SANTE - Selon une étude publiée ce vendredi, le Zika attaque et détruit des cellules cérébrales humaines en développement.


Une petite fille frappée de microcéphalie, au Brésil. (DIEGO HERCULANO / BRAZIL PHOTO PRESS / AFP)
Une petite fille frappée de microcéphalie, au Brésil. (DIEGO HERCULANO / BRAZIL PHOTO PRESS / AFP)
Le Zika attaque et détruit des cellules cérébrales humaines en développement, ont démontré des chercheurs en laboratoire, établissant la première preuve scientifique d'un lien entre ce virus et la microcéphalie du foetus, selon une recherche publiée vendredi.
 
Jusqu'alors, cette relation de cause à effet n'avait pas été prouvée scientifiquement, mais le virus était fortement soupçonné d’être à l’origine des nombreux cas de microcéphalies - une taille anormalement petite du crâne et du cerveau des nouveau-nés - observés en particulier au Brésil où sévit l'épidémie.

L'étude parue cette semaine sur Zika dans la revue médicale britannique The Lancet est la "preuve" la plus évidente qu'il existe un lien de causalité entre le virus et le syndrome de Guillain-Barré, un trouble neurologique grave, a estimé vendredi l'OMS.

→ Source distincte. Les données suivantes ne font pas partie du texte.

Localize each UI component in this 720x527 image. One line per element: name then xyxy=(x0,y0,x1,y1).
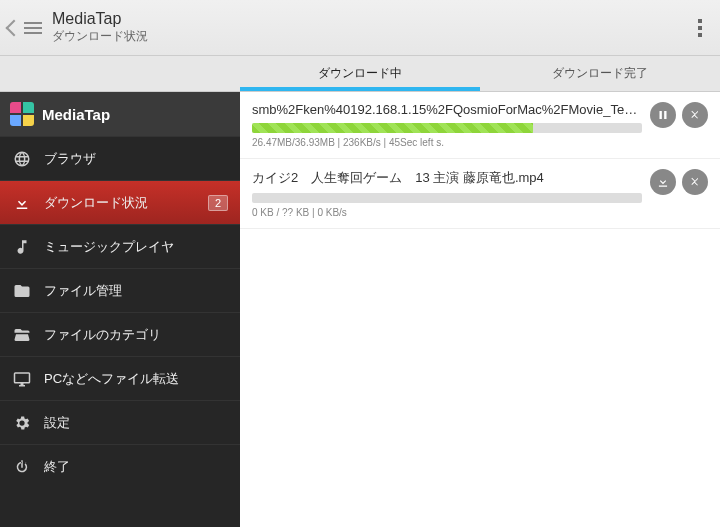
progress-bar xyxy=(252,193,642,203)
downloads-badge: 2 xyxy=(208,195,228,211)
globe-icon xyxy=(12,149,32,169)
overflow-dot-icon xyxy=(698,26,702,30)
sidebar-item-file-categories[interactable]: ファイルのカテゴリ xyxy=(0,312,240,356)
sidebar-item-label: 設定 xyxy=(44,414,70,432)
sidebar-item-file-manager[interactable]: ファイル管理 xyxy=(0,268,240,312)
pause-icon xyxy=(656,108,670,122)
tab-bar: ダウンロード中 ダウンロード完了 xyxy=(0,56,720,92)
sidebar: MediaTap ブラウザ ダウンロード状況 2 ミュージックプレイヤ ファイル… xyxy=(0,92,240,527)
pause-button[interactable] xyxy=(650,102,676,128)
download-filename: カイジ2 人生奪回ゲーム 13 主演 藤原竜也.mp4 xyxy=(252,169,642,187)
download-arrow-icon xyxy=(656,175,670,189)
progress-bar xyxy=(252,123,642,133)
start-download-button[interactable] xyxy=(650,169,676,195)
cancel-button[interactable] xyxy=(682,102,708,128)
overflow-dot-icon xyxy=(698,19,702,23)
app-subtitle: ダウンロード状況 xyxy=(52,28,688,45)
sidebar-item-label: ミュージックプレイヤ xyxy=(44,238,174,256)
download-filename: smb%2Fken%40192.168.1.15%2FQosmioForMac%… xyxy=(252,102,642,117)
folder-icon xyxy=(12,281,32,301)
sidebar-item-label: ファイルのカテゴリ xyxy=(44,326,161,344)
sidebar-item-label: ファイル管理 xyxy=(44,282,122,300)
sidebar-item-music-player[interactable]: ミュージックプレイヤ xyxy=(0,224,240,268)
close-icon xyxy=(688,175,702,189)
sidebar-item-browser[interactable]: ブラウザ xyxy=(0,136,240,180)
music-note-icon xyxy=(12,237,32,257)
sidebar-item-pc-transfer[interactable]: PCなどへファイル転送 xyxy=(0,356,240,400)
sidebar-item-downloads[interactable]: ダウンロード状況 2 xyxy=(0,180,240,224)
app-header: MediaTap ダウンロード状況 xyxy=(0,0,720,56)
sidebar-item-label: PCなどへファイル転送 xyxy=(44,370,179,388)
gear-icon xyxy=(12,413,32,433)
overflow-menu-button[interactable] xyxy=(688,19,712,37)
download-stats: 26.47MB/36.93MB | 236KB/s | 45Sec left s… xyxy=(252,137,642,148)
sidebar-item-label: 終了 xyxy=(44,458,70,476)
download-item: カイジ2 人生奪回ゲーム 13 主演 藤原竜也.mp4 0 KB / ?? KB… xyxy=(240,159,720,229)
sidebar-item-settings[interactable]: 設定 xyxy=(0,400,240,444)
sidebar-title: MediaTap xyxy=(42,106,110,123)
hamburger-icon xyxy=(24,22,42,34)
power-icon xyxy=(12,457,32,477)
app-logo-icon xyxy=(10,102,34,126)
download-icon xyxy=(12,193,32,213)
tab-downloading[interactable]: ダウンロード中 xyxy=(240,56,480,91)
progress-fill xyxy=(252,123,533,133)
close-icon xyxy=(688,108,702,122)
download-item: smb%2Fken%40192.168.1.15%2FQosmioForMac%… xyxy=(240,92,720,159)
cancel-button[interactable] xyxy=(682,169,708,195)
sidebar-item-label: ダウンロード状況 xyxy=(44,194,148,212)
back-arrow-icon xyxy=(6,19,23,36)
overflow-dot-icon xyxy=(698,33,702,37)
sidebar-header: MediaTap xyxy=(0,92,240,136)
tab-completed[interactable]: ダウンロード完了 xyxy=(480,56,720,91)
app-title: MediaTap xyxy=(52,10,688,28)
folder-open-icon xyxy=(12,325,32,345)
download-list: smb%2Fken%40192.168.1.15%2FQosmioForMac%… xyxy=(240,92,720,527)
sidebar-item-exit[interactable]: 終了 xyxy=(0,444,240,488)
nav-drawer-toggle[interactable] xyxy=(8,22,42,34)
monitor-icon xyxy=(12,369,32,389)
sidebar-item-label: ブラウザ xyxy=(44,150,96,168)
download-stats: 0 KB / ?? KB | 0 KB/s xyxy=(252,207,642,218)
title-block: MediaTap ダウンロード状況 xyxy=(52,10,688,45)
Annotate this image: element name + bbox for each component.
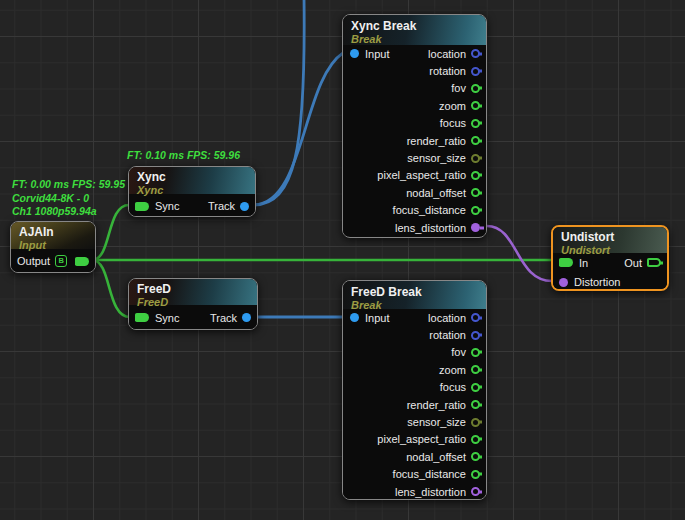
output-port-label: fov [451, 82, 466, 94]
output-port-label: location [428, 48, 466, 60]
node-xync[interactable]: Xync Xync Sync Track [128, 166, 256, 217]
node-xync-header: Xync Xync [129, 167, 255, 194]
ajain-stats-text: FT: 0.00 ms FPS: 59.95 Corvid44-8K - 0 C… [12, 178, 125, 219]
zoom-output-port[interactable] [471, 101, 480, 110]
undistort-distortion-input-port[interactable] [559, 278, 568, 287]
port-row: zoom [343, 361, 486, 378]
node-title: FreeD [137, 282, 249, 296]
distortion-port-label: Distortion [574, 276, 620, 288]
node-subtitle: Break [351, 33, 478, 45]
output-port-label: rotation [429, 329, 466, 341]
node-undistort[interactable]: Undistort Undistort In Out Distortion [551, 225, 669, 291]
node-freed-break[interactable]: FreeD Break Break Input location rotatio… [342, 280, 487, 500]
node-ajain-body: Output B [11, 249, 95, 273]
location-output-port[interactable] [471, 49, 480, 58]
xync-sync-input-port[interactable] [135, 202, 149, 211]
input-port-label: Input [365, 48, 389, 60]
wire-xync-track-to-offscreen[interactable] [253, 0, 304, 205]
output-port-label: sensor_size [407, 152, 466, 164]
rotation-output-port[interactable] [471, 67, 480, 76]
node-freed[interactable]: FreeD FreeD Sync Track [128, 278, 258, 330]
port-row: zoom [343, 97, 486, 114]
output-port-label: pixel_aspect_ratio [377, 433, 466, 445]
freed-track-output-port[interactable] [242, 313, 251, 322]
in-port-label: In [579, 257, 588, 269]
sensor-size-output-port[interactable] [471, 418, 480, 427]
output-port-label: zoom [439, 100, 466, 112]
port-row: pixel_aspect_ratio [343, 431, 486, 448]
node-ajain[interactable]: AJAIn Input Output B [10, 221, 96, 273]
output-port-label: nodal_offset [406, 451, 466, 463]
output-port-label: focus_distance [393, 468, 466, 480]
node-xync-body: Sync Track [129, 194, 255, 217]
output-port-label: location [428, 312, 466, 324]
undistort-in-input-port[interactable] [559, 258, 573, 267]
output-port-label: pixel_aspect_ratio [377, 169, 466, 181]
ajain-output-port[interactable] [75, 257, 89, 266]
pixel-aspect-ratio-output-port[interactable] [471, 171, 480, 180]
pixel-aspect-ratio-output-port[interactable] [471, 435, 480, 444]
output-port-label: render_ratio [407, 135, 466, 147]
fov-output-port[interactable] [471, 348, 480, 357]
node-title: Undistort [561, 230, 659, 244]
output-port-label: focus [440, 117, 466, 129]
xync-stats-text: FT: 0.10 ms FPS: 59.96 [127, 149, 240, 163]
freed-break-input-port[interactable] [350, 313, 359, 322]
output-port-label: rotation [429, 65, 466, 77]
output-port-label: fov [451, 346, 466, 358]
wire-lensdistortion-to-distortion[interactable] [487, 226, 552, 281]
port-row: lens_distortion [343, 483, 486, 500]
input-port-group: Input [350, 45, 389, 62]
focus-output-port[interactable] [471, 119, 480, 128]
render-ratio-output-port[interactable] [471, 136, 480, 145]
node-freed-body: Sync Track [129, 305, 257, 330]
focus-output-port[interactable] [471, 383, 480, 392]
node-undistort-header: Undistort Undistort [553, 227, 667, 253]
buffer-badge: B [55, 255, 67, 267]
sensor-size-output-port[interactable] [471, 154, 480, 163]
focus-distance-output-port[interactable] [471, 206, 480, 215]
wire-output-to-freed-sync[interactable] [92, 260, 130, 317]
port-row: focus [343, 115, 486, 132]
node-graph-canvas[interactable]: FT: 0.00 ms FPS: 59.95 Corvid44-8K - 0 C… [0, 0, 685, 520]
focus-distance-output-port[interactable] [471, 470, 480, 479]
port-row: focus_distance [343, 202, 486, 219]
location-output-port[interactable] [471, 313, 480, 322]
node-xync-break-body: Input location rotation fov zoom focus r… [343, 45, 486, 236]
port-row: Input location [343, 45, 486, 62]
rotation-output-port[interactable] [471, 331, 480, 340]
nodal-offset-output-port[interactable] [471, 188, 480, 197]
lens-distortion-output-port[interactable] [471, 487, 480, 496]
fov-output-port[interactable] [471, 84, 480, 93]
render-ratio-output-port[interactable] [471, 400, 480, 409]
output-port-label: Output [17, 255, 50, 267]
port-row: fov [343, 80, 486, 97]
wire-xync-track-to-xyncbreak-input[interactable] [253, 53, 343, 205]
nodal-offset-output-port[interactable] [471, 452, 480, 461]
node-xync-break[interactable]: Xync Break Break Input location rotation… [342, 14, 487, 238]
freed-sync-input-port[interactable] [135, 313, 149, 322]
output-port-label: lens_distortion [395, 486, 466, 498]
output-port-label: zoom [439, 364, 466, 376]
node-title: AJAIn [19, 225, 87, 239]
node-title: Xync Break [351, 19, 478, 33]
node-title: Xync [137, 170, 247, 184]
port-row: Input location [343, 309, 486, 326]
port-row: render_ratio [343, 132, 486, 149]
port-row: sensor_size [343, 413, 486, 430]
output-port-label: nodal_offset [406, 187, 466, 199]
port-row: rotation [343, 326, 486, 343]
xync-break-input-port[interactable] [350, 49, 359, 58]
lens-distortion-output-port[interactable] [471, 223, 480, 232]
port-row: sensor_size [343, 149, 486, 166]
zoom-output-port[interactable] [471, 365, 480, 374]
port-row: fov [343, 344, 486, 361]
port-row: rotation [343, 62, 486, 79]
xync-track-output-port[interactable] [240, 202, 249, 211]
node-undistort-body: In Out Distortion [553, 253, 667, 291]
out-port-label: Out [624, 257, 642, 269]
port-row: focus [343, 379, 486, 396]
undistort-out-output-port[interactable] [647, 258, 661, 267]
node-freed-header: FreeD FreeD [129, 279, 257, 305]
node-freed-break-body: Input location rotation fov zoom focus r… [343, 309, 486, 500]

L'étude parue dans The Lancet a été réalisée à partir de données recueillies en Polynésie française, où une épidémie de Zika, entre octobre 2013 et avril 2014, a touché les deux tiers de la population.

Le virus Zika, transmis par le moustique Aedes aegypti, provoque des symptômes grippaux bénins (fièvre, maux de tête, courbatures). Mais il est aussi soupçonné de déclencher le syndrome de Guillain-Barré, et quand il touche une femme enceinte, d'entraîner la microcéphalie.

Le 1er février, le comité d'urgence de l'OMS avait décrété que l'épidémie, associée aux cas de microcéphalie et aux autres troubles neurologiques, constituait une "urgence de santé publique de portée internationale".

Ce même comité doit évaluer mardi les recommandations faites depuis. Par ailleurs, des consultations d'experts auront lieu de lundi à mercredi à Genève. Les spécialistes et représentants des pays affectés vont se pencher notamment sur les nouveaux produits, les vaccins, les tests de diagnostic et les moyens de contrôler la reproduction du moustique qui répand le virus.